▸ Input data
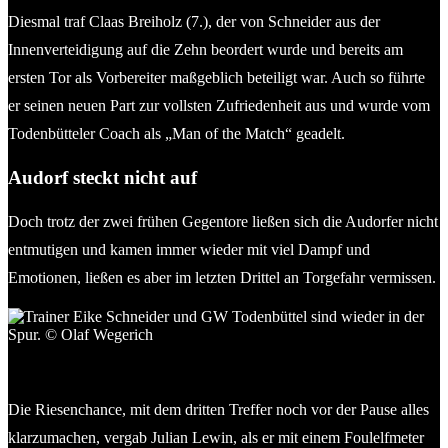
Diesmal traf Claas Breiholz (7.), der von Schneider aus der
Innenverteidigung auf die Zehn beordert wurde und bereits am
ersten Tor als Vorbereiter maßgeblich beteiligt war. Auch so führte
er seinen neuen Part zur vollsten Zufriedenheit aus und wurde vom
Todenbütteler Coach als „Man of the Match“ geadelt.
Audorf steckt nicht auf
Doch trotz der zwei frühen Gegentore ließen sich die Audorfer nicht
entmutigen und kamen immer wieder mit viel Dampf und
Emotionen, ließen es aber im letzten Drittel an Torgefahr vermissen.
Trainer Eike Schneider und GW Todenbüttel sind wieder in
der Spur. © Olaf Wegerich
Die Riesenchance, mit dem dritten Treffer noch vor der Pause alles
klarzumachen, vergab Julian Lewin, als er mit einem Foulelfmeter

--

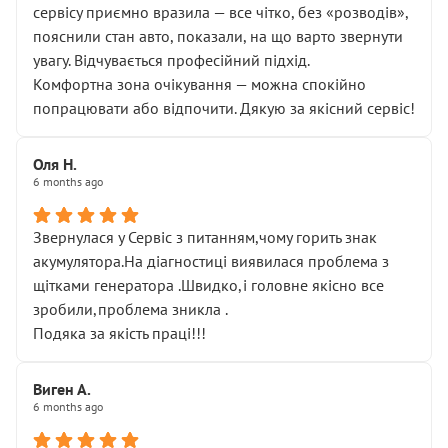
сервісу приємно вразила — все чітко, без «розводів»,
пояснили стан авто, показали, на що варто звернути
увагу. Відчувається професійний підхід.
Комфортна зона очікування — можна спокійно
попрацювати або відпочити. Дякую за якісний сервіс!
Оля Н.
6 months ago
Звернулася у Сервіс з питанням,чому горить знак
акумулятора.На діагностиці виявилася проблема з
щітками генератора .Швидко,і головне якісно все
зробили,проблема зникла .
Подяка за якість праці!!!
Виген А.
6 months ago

==

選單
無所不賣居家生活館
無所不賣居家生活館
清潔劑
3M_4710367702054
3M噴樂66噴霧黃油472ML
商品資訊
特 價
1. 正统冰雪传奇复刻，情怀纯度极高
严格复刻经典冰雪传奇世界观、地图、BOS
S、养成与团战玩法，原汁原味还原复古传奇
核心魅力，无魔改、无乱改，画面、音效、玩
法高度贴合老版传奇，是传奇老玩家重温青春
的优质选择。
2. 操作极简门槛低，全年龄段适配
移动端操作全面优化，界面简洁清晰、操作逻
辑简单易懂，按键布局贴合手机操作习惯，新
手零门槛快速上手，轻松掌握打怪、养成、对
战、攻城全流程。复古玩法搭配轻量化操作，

▸ What to do
From the records above, extract exactly and only the lines that begin at the line with "Audorf steckt nicht auf" and stop after the line with "klarzumachen, vergab Julian".

▸ Response area
Audorf steckt nicht auf
Doch trotz der zwei frühen Gegentore ließen sich die Audorfer nicht
entmutigen und kamen immer wieder mit viel Dampf und
Emotionen, ließen es aber im letzten Drittel an Torgefahr vermissen.
Trainer Eike Schneider und GW Todenbüttel sind wieder in
der Spur. © Olaf Wegerich
Die Riesenchance, mit dem dritten Treffer noch vor der Pause alles
klarzumachen, vergab Julian Lewin, als er mit einem Foulelfmeter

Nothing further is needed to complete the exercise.